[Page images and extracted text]
= = = = = = =

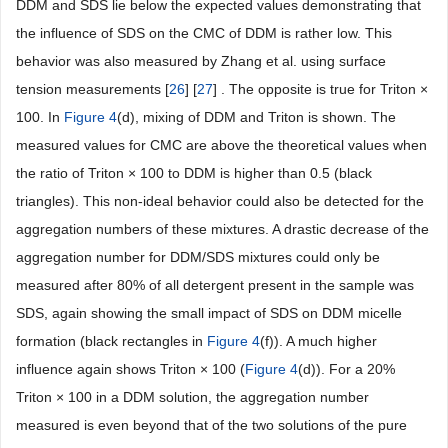
DDM and SDS lie below the expected values demonstrating that
the influence of SDS on the CMC of DDM is rather low. This
behavior was also measured by Zhang et al. using surface
tension measurements [
26
] [
27
] . The opposite is true for Triton ×
100. In
Figure 4
(d), mixing of DDM and Triton is shown. The
measured values for CMC are above the theoretical values when
the ratio of Triton × 100 to DDM is higher than 0.5 (black
triangles). This non-ideal behavior could also be detected for the
aggregation numbers of these mixtures. A drastic decrease of the
aggregation number for DDM/SDS mixtures could only be
measured after 80% of all detergent present in the sample was
SDS, again showing the small impact of SDS on DDM micelle
formation (black rectangles in
Figure 4
(f)). A much higher
influence again shows Triton × 100 (
Figure 4
(d)). For a 20%
Triton × 100 in a DDM solution, the aggregation number
measured is even beyond that of the two solutions of the pure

= = = = = = =

### What to do
Every record should be duplicated exactly, though any picture in it must be left out.

### Response area
DDM and SDS lie below the expected values demonstrating that
the influence of SDS on the CMC of DDM is rather low. This
behavior was also measured by Zhang et al. using surface
tension measurements [
26
] [
27
] . The opposite is true for Triton ×
100. In
Figure 4
(d), mixing of DDM and Triton is shown. The
measured values for CMC are above the theoretical values when
the ratio of Triton × 100 to DDM is higher than 0.5 (black
triangles). This non-ideal behavior could also be detected for the
aggregation numbers of these mixtures. A drastic decrease of the
aggregation number for DDM/SDS mixtures could only be
measured after 80% of all detergent present in the sample was
SDS, again showing the small impact of SDS on DDM micelle
formation (black rectangles in
Figure 4
(f)). A much higher
influence again shows Triton × 100 (
Figure 4
(d)). For a 20%
Triton × 100 in a DDM solution, the aggregation number
measured is even beyond that of the two solutions of the pure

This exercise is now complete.